Only the lines from the one containing "Школски спорт" to the end of the listing below should be returned, exactly as written and without pictures.

[Information — start]

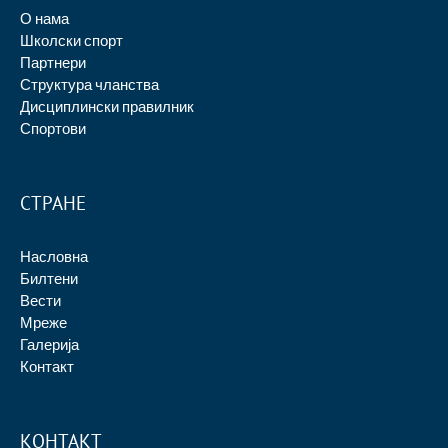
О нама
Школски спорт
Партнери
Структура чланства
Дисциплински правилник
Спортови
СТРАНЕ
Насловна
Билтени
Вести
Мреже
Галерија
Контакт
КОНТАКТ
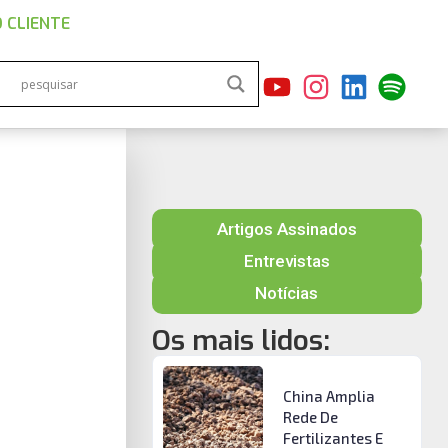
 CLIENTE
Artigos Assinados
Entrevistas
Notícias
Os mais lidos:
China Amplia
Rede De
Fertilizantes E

[Information — finish]

*Finished exercise*.
Школски спорт
Партнери
Структура чланства
Дисциплински правилник
Спортови
СТРАНЕ
Насловна
Билтени
Вести
Мреже
Галерија
Контакт
КОНТАКТ
 CLIENTE
Artigos Assinados
Entrevistas
Notícias
Os mais lidos:
China Amplia
Rede De
Fertilizantes E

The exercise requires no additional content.